In-band network telemetry is one concept from a wide range of available solutions for network telemetry. If you want to know what this approach is all about and how it has been adopted so far, please read on.
What is in-band network telemetry?
Over the years, a wide variety of protocols, methods, and tools have been developed for network telemetry. These solutions are quite diverse and are used depending on the specific context and needs. Some time ago, one more concept appeared on the map: in-band network telemetry. The approach here is to gather so-called telemetry metadata for packets traversing network segments. This may include:
- explicit information on packet routing paths,
- ingress and egress timestamps for all transit nodes,
- latency experienced by packets,
- queue occupancy in a given node,
- egress port link utilization in a given node, etc.
Fig. 1 In-band telemetry architecture with stacked reports generated by sink nodes, source
How does this work in practice? Let’s assume a very general scenario where packets are being sent between two given hosts in a network. As you may know, this is typically accomplished by employing a number of devices (routers, switches) that forward traffic along the entire routing path (see Fig. 1). Now, the following happens:
- The source node (i.e. the network device closest to the host that is sending the packet) inserts a telemetry header into the packet. The header contains instructions indicating which telemetry metadata should be collected at each node for a given packet flow on the entire routing path. This is configured in a so-called flow watchlist on the source node. Different flows can have different instructions specified. The source node then inserts its own telemetry metadata (“Switch A info”).
- Each transit node does the following when it receives the packet: first, it reads the instructions on which telemetry metadata to collect, inserting them at the top of the stack in the telemetry header (“Switch B info”, “Switch C info”, …). This procedure is repeated until the packet reaches the so-called sink node, from which the destination end-host is reachable.
- The sink node extracts all telemetry metadata gathered in subsequent nodes. This is the so-called telemetry report that is sent to an external telemetry collector (monitor) for further analysis and processing.

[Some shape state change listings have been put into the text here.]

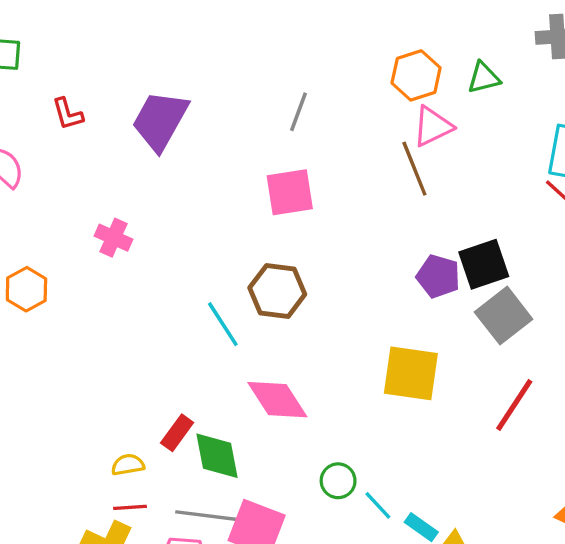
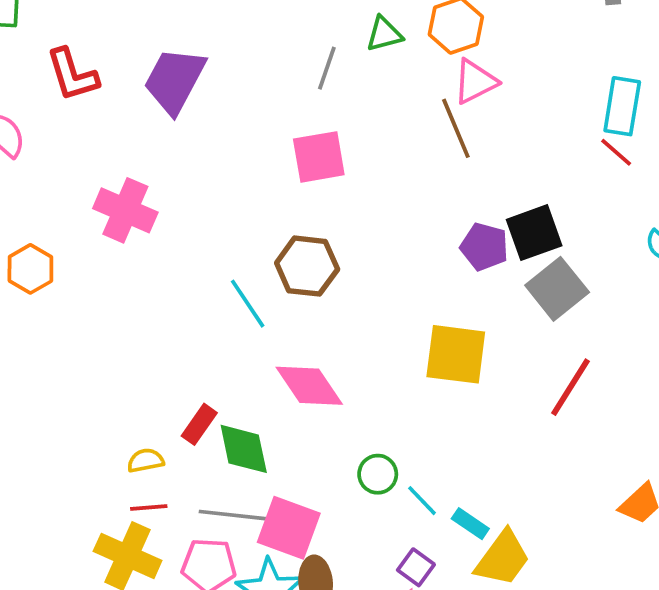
green triangle: (484, 78) -> (384, 34), moved
red L-shape: (68, 114) -> (72, 75), size x1.5
pink cross: (113, 238) -> (125, 210), size x1.5

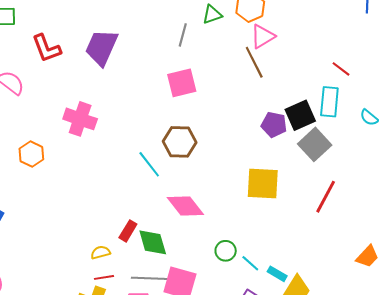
cyan rectangle: (622, 106) -> (329, 102), moved

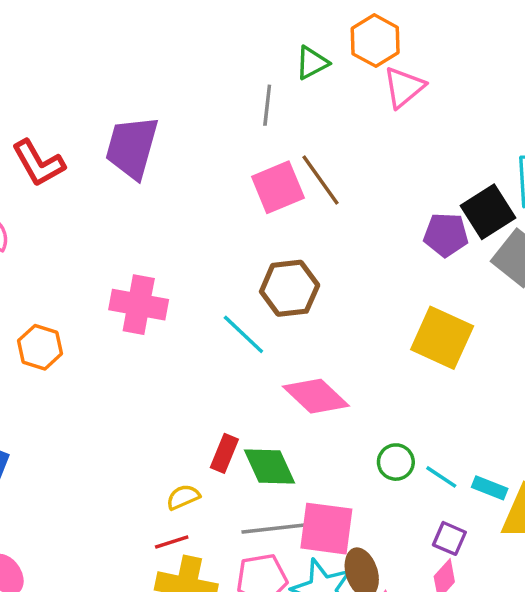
brown line: (254, 62) -> (320, 180), moved
pink cross: (80, 119) -> (139, 305), moved
yellow square: (263, 183) -> (442, 338), turned 30
red line: (104, 277) -> (172, 542), moved

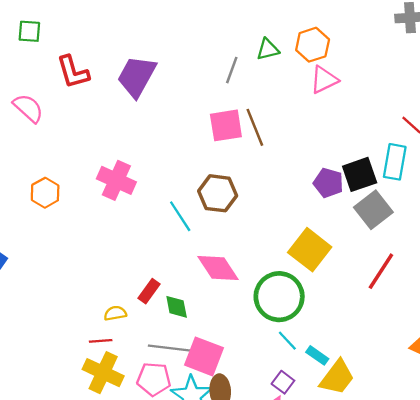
green circle: (396, 462) -> (279, 297), moved, size x2.0
green diamond: (270, 467) -> (177, 307), size x0.7

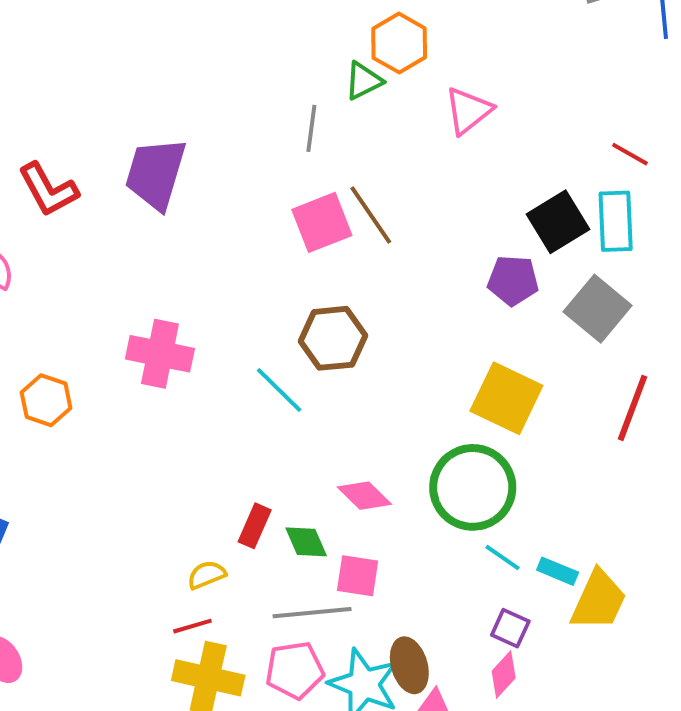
orange hexagon: (313, 45) -> (399, 43), moved
black square: (360, 174) -> (558, 222), moved
pink diamond: (218, 268) -> (364, 496), moved, size x0.7
pink square: (204, 356) -> (358, 576), moved, size x0.7

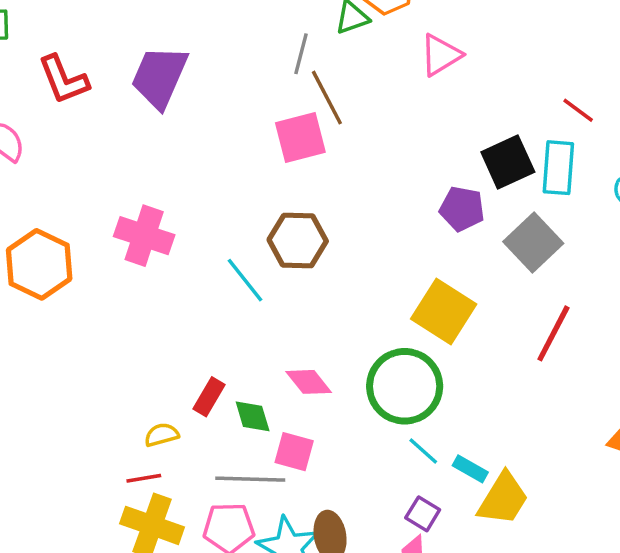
brown line: (371, 215) -> (327, 98), moved
orange hexagon: (46, 400) -> (39, 264), size x1.5

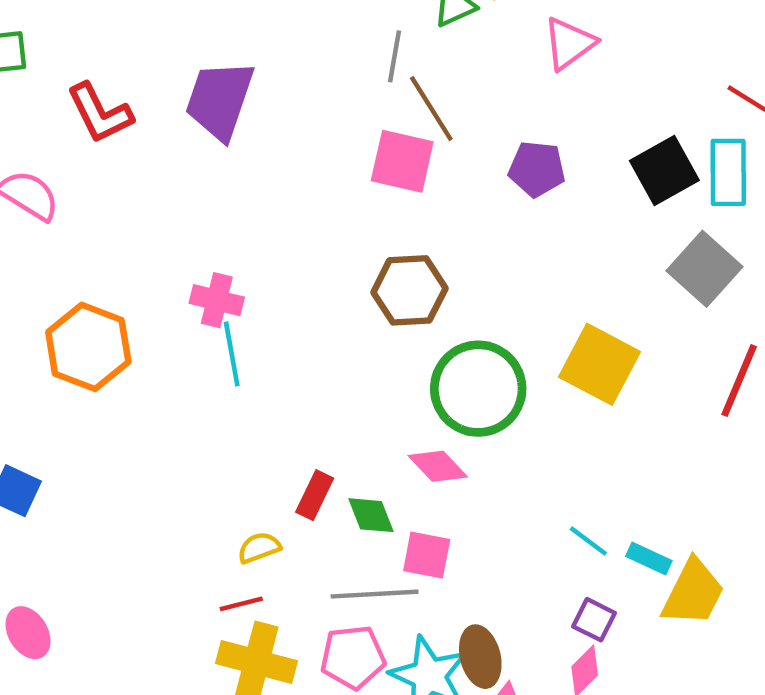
pink square: (300, 138) -> (402, 161), turned 32
purple pentagon: (462, 209) -> (537, 169), moved
pink cross: (144, 236) -> (217, 300), size x0.7
cyan line: (245, 280) -> (232, 354), moved, turned 33
green circle: (405, 386) -> (478, 389), moved

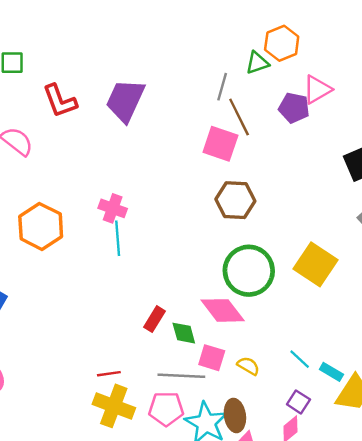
purple pentagon: (537, 169) -> (294, 108), moved
brown hexagon: (409, 290) -> (235, 200), moved
pink diamond: (438, 466) -> (223, 310), size x1.4
yellow semicircle: (259, 548) -> (248, 366), moved, turned 45

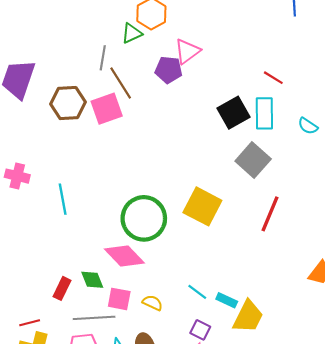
pink square: (220, 144) -> (107, 109), turned -32
brown hexagon: (235, 200) -> (68, 103), moved
cyan line: (118, 238) -> (63, 199), moved
red rectangle: (155, 319) -> (62, 288), moved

Optionally, the sink node can have additional logic implemented that decides when to generate and send such a report: should this be done for every single packet, or only when some specific conditions are met or a specific event has occurred (e.g. telemetry received has abnormal values and may indicate a problem)?
It is worth mentioning here that the above method of collecting telemetry is not the only one. Different node behaviors in a network are possible, e.g. where each node directly sends its telemetry metadata to the collector. Then only information about the instructions is added to the packets.
INT approach
In-band Network Telemetry (in short INT) was born in 2015 in the minds of engineers working on practical applications of the P4 language. These were mainly people from the Barefoot company (those who produced the Tofino chip, fully programmable in the P4 language), but also from Arista, Dell, Intel and VMware. The idea itself was inspired by earlier attempts to implement the concept of active networks, in which packets carry pieces of code to be executed by routers (this interesting method allowed incredible flexibility in defining how the router should handle packets, but it was only implementable in FPGA). Shortly thereafter, INT was promoted by Barefoot (today a part of Intel) as one of the core solutions provided by Tofino chips. Since then, the idea of in-band network telemetry has generated an interest in the network community, especially those related to programmable data planes. Work on the specification and development of INT was undertaken by one of the P4 language community working groups.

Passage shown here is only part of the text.